Source records
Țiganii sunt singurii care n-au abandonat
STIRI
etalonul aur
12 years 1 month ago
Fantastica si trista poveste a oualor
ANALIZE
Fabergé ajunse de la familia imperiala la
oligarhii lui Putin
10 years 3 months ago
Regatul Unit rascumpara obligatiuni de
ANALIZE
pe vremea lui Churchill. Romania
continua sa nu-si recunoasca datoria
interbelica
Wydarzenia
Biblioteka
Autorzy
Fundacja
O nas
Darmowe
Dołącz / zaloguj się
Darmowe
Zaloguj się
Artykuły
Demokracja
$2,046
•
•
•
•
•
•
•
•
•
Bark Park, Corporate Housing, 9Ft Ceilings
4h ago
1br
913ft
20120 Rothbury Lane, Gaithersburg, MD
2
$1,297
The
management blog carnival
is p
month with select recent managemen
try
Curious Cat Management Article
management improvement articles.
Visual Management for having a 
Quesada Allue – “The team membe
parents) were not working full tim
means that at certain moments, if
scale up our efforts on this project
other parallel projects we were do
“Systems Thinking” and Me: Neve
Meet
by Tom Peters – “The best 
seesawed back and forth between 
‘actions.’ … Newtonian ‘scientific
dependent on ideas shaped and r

...

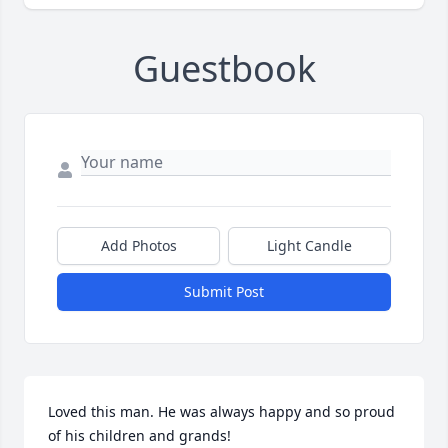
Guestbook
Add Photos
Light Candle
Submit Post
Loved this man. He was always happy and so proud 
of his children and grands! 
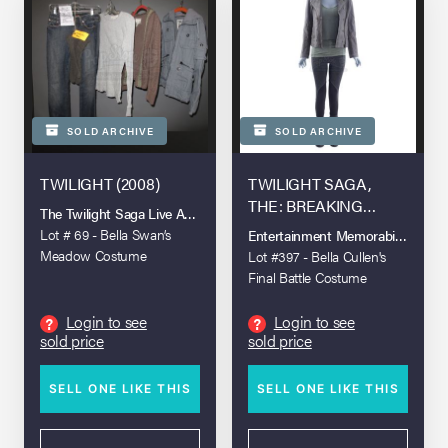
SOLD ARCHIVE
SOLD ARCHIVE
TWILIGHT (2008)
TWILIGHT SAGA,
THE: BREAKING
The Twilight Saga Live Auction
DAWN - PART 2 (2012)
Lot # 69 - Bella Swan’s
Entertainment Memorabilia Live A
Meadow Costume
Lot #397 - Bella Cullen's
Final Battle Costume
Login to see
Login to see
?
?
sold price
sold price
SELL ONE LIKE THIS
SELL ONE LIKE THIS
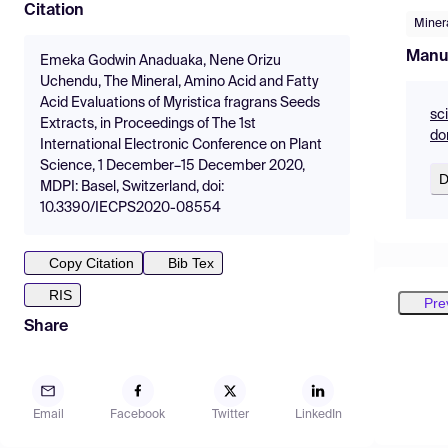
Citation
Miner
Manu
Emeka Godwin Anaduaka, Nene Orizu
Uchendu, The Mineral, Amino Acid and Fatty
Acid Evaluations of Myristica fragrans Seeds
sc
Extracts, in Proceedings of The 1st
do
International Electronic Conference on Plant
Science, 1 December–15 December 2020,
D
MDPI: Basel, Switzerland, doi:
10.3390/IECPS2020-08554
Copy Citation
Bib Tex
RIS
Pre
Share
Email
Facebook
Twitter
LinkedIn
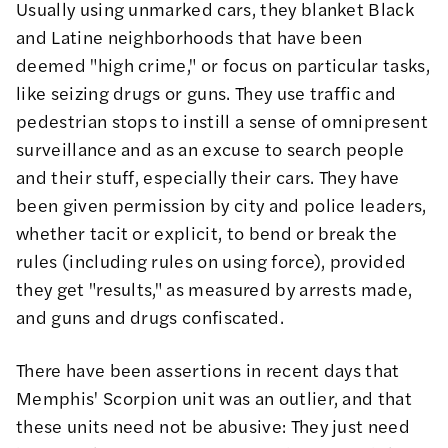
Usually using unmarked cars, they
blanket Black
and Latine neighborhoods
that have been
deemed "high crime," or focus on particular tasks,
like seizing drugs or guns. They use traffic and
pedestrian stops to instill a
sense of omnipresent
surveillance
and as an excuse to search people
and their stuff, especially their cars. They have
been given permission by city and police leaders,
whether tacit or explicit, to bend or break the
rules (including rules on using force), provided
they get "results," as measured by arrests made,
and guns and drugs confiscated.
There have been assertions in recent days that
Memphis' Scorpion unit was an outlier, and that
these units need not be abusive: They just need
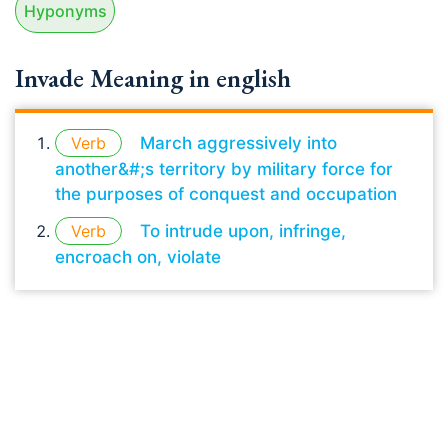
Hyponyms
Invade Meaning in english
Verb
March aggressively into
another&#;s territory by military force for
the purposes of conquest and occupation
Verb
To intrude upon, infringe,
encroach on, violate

---

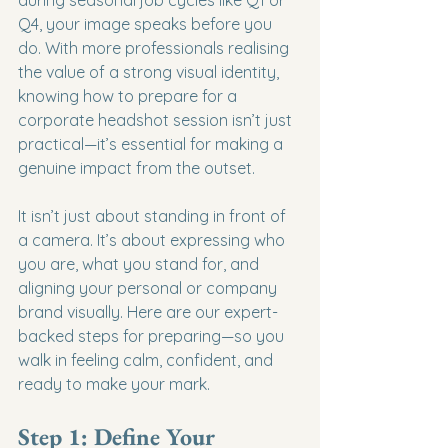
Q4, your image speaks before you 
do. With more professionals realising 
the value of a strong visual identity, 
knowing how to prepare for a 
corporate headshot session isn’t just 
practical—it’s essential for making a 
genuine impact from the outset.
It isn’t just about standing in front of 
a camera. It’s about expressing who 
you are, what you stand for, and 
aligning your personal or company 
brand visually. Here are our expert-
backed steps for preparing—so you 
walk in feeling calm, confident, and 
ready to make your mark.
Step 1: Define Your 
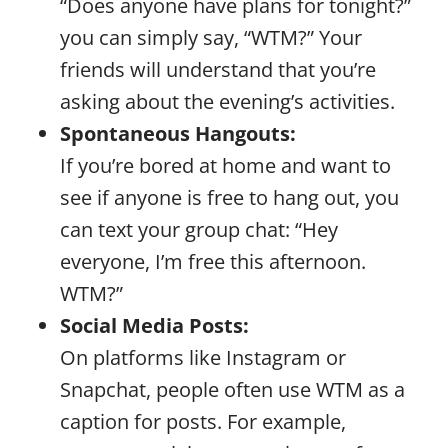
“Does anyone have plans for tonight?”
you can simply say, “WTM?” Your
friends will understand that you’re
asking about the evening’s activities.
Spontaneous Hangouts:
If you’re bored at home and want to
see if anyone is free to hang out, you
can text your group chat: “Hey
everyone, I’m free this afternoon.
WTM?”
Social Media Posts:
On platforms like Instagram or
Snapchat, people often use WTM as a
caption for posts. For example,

▸ Exercise details
Identify each line in the entries with the word "have" and copy it.

▸ Solution to this exercise
that have been
and their stuff, especially their cars. They have
There have been assertions in recent days that
“Does anyone have plans for tonight?”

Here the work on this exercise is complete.